恋人のふりをして毟るだけ毟って、サヨナラ。俺が本気になってきたのでポイ捨てした。そういう風に生きていく事に決めたのか、元々そうだったのか。この街にいるとそういう話ばかりが耳に入ってくるので偏見で凝り固まってしまう。
警察の人が部屋に入ってきて事情を聴かれた。この街では少しばかりやんちゃを働いた事もあったので、警察は俺の顔を見るなり顔つきが変わった。だが、懇切丁寧に事情を説明すると俺が関わっていない事はすぐに信じてもらえた。松本については意識が戻り次第事情を聴くらしい。逃亡を手助けするな、と釘を刺された。
警察が帰ってからもずっと一人で松本のそばにいた。薬に手を出すほど精神を病んでいたのか、俺と飲んだ日も家に帰ってからやっていたのか、いつからなのか、俺は松本を助ける事が出来たのか。ありとあらゆる時点を思い返しては後悔の念に苛まれる。
「まさか、お前が弁護される側になるなんてな。

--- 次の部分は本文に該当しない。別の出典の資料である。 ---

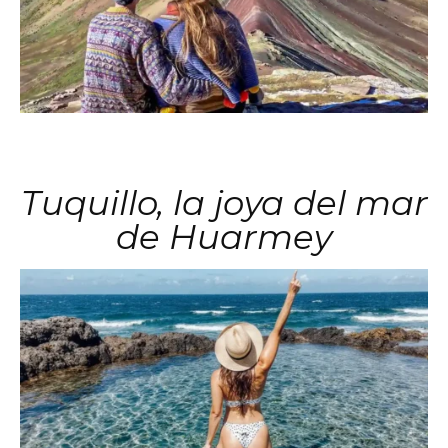
Tuquillo, la joya del mar
de Huarmey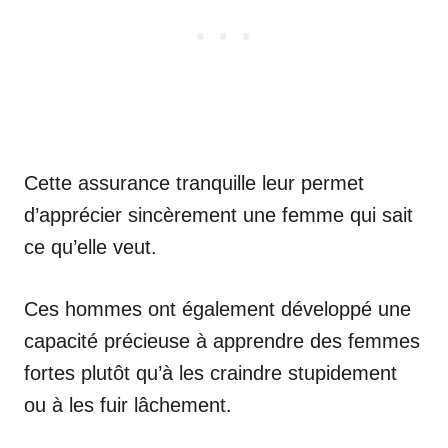
Cette assurance tranquille leur permet
d’apprécier sincèrement une femme qui sait
ce qu’elle veut.
Ces hommes ont également développé une
capacité précieuse à apprendre des femmes
fortes plutôt qu’à les craindre stupidement
ou à les fuir lâchement.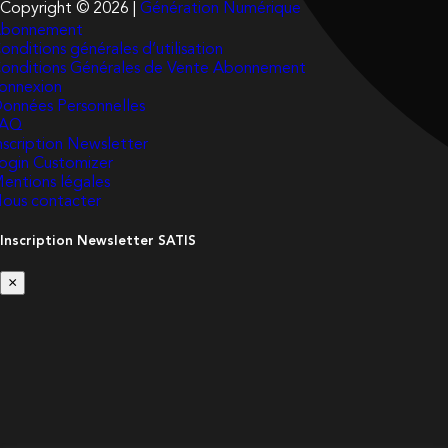
Copyright © 2026 |
Génération Numérique
bonnement
onditions générales d’utilisation
onditions Générales de Vente Abonnement
onnexion
onnées Personnelles
FAQ
nscription Newsletter
ogin Customizer
entions légales
ous contacter
Inscription Newsletter SATIS
×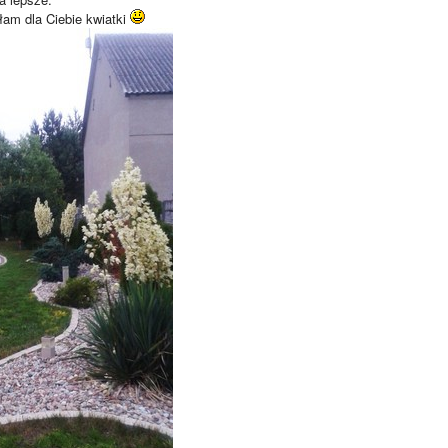
am dla Ciebie kwiatki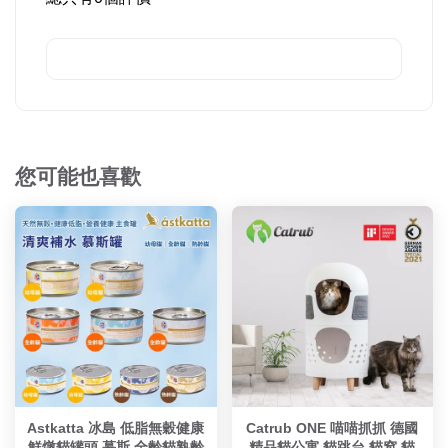
您可能也喜歡
Astkatta 冰島 低脂無穀健康
Catrub ONE 喵喵抓抓 德國
鮮燉貓罐頭 慕斯 全齡貓熟齡
精品貓公寓 貓跳台 貓窩 貓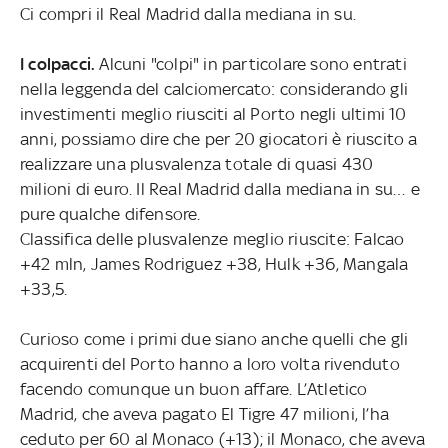
Ci compri il Real Madrid dalla mediana in su.
I colpacci.
Alcuni "colpi" in particolare sono entrati
nella leggenda del calciomercato: considerando gli
investimenti meglio riusciti al Porto negli ultimi 10
anni, possiamo dire che per 20 giocatori è riuscito a
realizzare una plusvalenza totale di quasi 430
milioni di euro. Il Real Madrid dalla mediana in su… e
pure qualche difensore.
Classifica delle plusvalenze meglio riuscite: Falcao
+42 mln, James Rodriguez +38, Hulk +36, Mangala
+33,5.
Curioso come i primi due siano anche quelli che gli
acquirenti del Porto hanno a loro volta rivenduto
facendo comunque un buon affare. L’Atletico
Madrid, che aveva pagato El Tigre 47 milioni, l’ha
ceduto per 60 al Monaco (+13); il Monaco, che aveva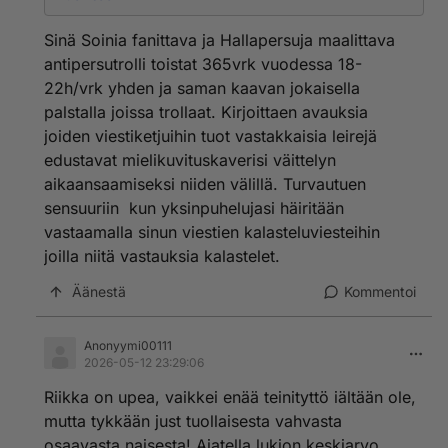
Sinä Soinia fanittava ja Hallapersuja maalittava
antipersutrolli toistat 365vrk vuodessa 18-
22h/vrk yhden ja saman kaavan jokaisella
palstalla joissa trollaat. Kirjoittaen avauksia
joiden viestiketjuihin tuot vastakkaisia leirejä
edustavat mielikuvituskaverisi väittelyn
aikaansaamiseksi niiden välillä. Turvautuen
sensuuriin kun yksinpuhelujasi häiritään
vastaamalla sinun viestien kalasteluviesteihin
joilla niitä vastauksia kalastelet.
Äänestä
Kommentoi
Anonyymi00111
2026-05-12 23:29:06
Riikka on upea, vaikkei enää teinityttö iältään ole,
mutta tykkään just tuollaisesta vahvasta
osaavasta naisesta! Ajatella lukion keskiarvo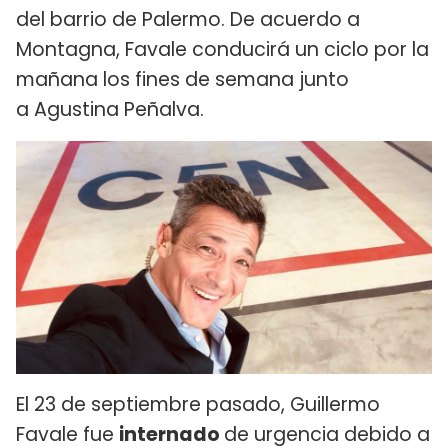
del barrio de Palermo. De acuerdo a
Montagna, Favale conducirá un ciclo por la
mañana los fines de semana junto
a Agustina Peñalva.
El 23 de septiembre pasado, Guillermo
Favale fue
internado
de urgencia debido a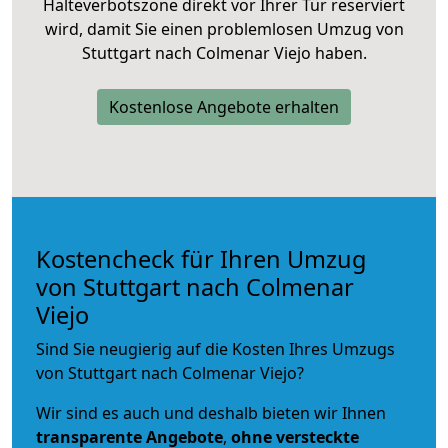
Halteverbotszone direkt vor Ihrer Tür reserviert
wird, damit Sie einen problemlosen Umzug von
Stuttgart nach Colmenar Viejo haben.
Kostenlose Angebote erhalten
Kostencheck für Ihren Umzug
von Stuttgart nach Colmenar
Viejo
Sind Sie neugierig auf die Kosten Ihres Umzugs
von Stuttgart nach Colmenar Viejo?
Wir sind es auch und deshalb bieten wir Ihnen
transparente Angebote
,
ohne versteckte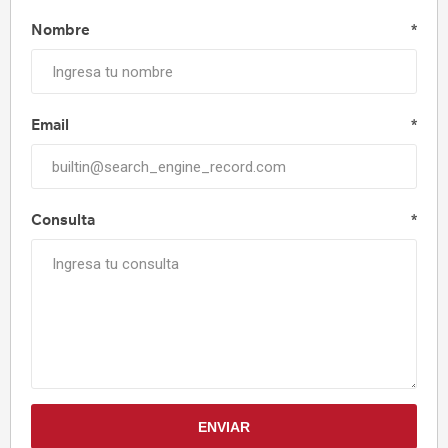
Nombre
*
Email
*
Consulta
*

俺が捕まったら、お前に弁護してもらいたかったよ」
柄にもなく独り言が漏れる。
「おいおい。どうしたんだよ。らしくないぞ」
窓から外を見ているとベッドの方から声が聞こえたので驚いて振り向く。松本が目を開けてこちらを見ていた。まだかなり気だるそうだ。
「大丈夫か?」
「あぁ。なんとかね。多分だけど、コマが来てくれなかったら死んでたよ」
「お前……自殺するくらいなら連絡するなよな」
松本が生きていた事に感謝してしまう。唯一といってもいい俺の友人だった。こいつは俺の事をそう思っているのかは分からないが。それでも、生きていたことが嬉しくて松本を抱きしめてしまう。

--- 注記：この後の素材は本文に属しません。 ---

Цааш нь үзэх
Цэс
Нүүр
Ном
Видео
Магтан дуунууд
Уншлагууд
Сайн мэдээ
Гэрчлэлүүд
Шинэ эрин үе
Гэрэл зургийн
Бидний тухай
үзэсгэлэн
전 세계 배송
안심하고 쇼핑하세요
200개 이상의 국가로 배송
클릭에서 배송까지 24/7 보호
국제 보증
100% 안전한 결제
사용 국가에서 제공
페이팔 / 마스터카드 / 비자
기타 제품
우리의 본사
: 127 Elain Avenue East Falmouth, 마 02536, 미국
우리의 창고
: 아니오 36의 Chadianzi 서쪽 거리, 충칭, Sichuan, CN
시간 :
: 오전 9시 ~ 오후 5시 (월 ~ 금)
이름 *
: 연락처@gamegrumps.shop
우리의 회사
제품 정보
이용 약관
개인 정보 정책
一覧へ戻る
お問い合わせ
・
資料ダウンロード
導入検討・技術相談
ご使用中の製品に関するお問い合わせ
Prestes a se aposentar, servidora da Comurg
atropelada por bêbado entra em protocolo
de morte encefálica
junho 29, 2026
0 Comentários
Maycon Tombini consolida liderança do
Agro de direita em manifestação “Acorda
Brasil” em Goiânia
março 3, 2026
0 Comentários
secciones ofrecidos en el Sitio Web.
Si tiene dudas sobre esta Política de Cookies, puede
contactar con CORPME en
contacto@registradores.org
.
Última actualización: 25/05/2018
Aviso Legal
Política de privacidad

「ちょ、やめろって。コマ、ほんとどうしちゃったんだよ。それと私は自殺じゃないぞ」
後半の真面目なトーンに驚いて松本から離れる。自殺ではない。つまり、誰かに致死量レベルの麻薬を打たれたという事だ。
「どういうことだ? 誰にやられたんだ?」
「大山だよ」
絶対に松本は嘘をついている。この瞬間はそう思っていた。